Directions
The answer should contain all of the records below, each one copied word for word.

Data to process
[Start of section]

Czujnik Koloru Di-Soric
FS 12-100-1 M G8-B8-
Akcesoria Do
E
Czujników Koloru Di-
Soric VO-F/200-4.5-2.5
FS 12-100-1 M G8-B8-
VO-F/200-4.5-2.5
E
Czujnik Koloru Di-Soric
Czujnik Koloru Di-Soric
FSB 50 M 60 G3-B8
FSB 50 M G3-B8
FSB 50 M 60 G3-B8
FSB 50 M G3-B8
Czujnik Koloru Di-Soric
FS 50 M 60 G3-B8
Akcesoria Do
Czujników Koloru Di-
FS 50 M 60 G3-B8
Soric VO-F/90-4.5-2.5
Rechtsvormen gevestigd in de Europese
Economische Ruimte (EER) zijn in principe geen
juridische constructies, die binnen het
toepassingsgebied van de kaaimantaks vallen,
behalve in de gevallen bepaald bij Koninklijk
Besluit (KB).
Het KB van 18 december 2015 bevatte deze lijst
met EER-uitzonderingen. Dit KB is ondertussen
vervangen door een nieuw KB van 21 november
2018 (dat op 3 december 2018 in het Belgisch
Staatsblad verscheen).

[End of section]

Result below
Czujnik Koloru Di-Soric
FS 12-100-1 M G8-B8-
Akcesoria Do
E
Czujników Koloru Di-
Soric VO-F/200-4.5-2.5
FS 12-100-1 M G8-B8-
VO-F/200-4.5-2.5
E
Czujnik Koloru Di-Soric
Czujnik Koloru Di-Soric
FSB 50 M 60 G3-B8
FSB 50 M G3-B8
FSB 50 M 60 G3-B8
FSB 50 M G3-B8
Czujnik Koloru Di-Soric
FS 50 M 60 G3-B8
Akcesoria Do
Czujników Koloru Di-
FS 50 M 60 G3-B8
Soric VO-F/90-4.5-2.5
Rechtsvormen gevestigd in de Europese
Economische Ruimte (EER) zijn in principe geen
juridische constructies, die binnen het
toepassingsgebied van de kaaimantaks vallen,
behalve in de gevallen bepaald bij Koninklijk
Besluit (KB).
Het KB van 18 december 2015 bevatte deze lijst
met EER-uitzonderingen. Dit KB is ondertussen
vervangen door een nieuw KB van 21 november
2018 (dat op 3 december 2018 in het Belgisch
Staatsblad verscheen).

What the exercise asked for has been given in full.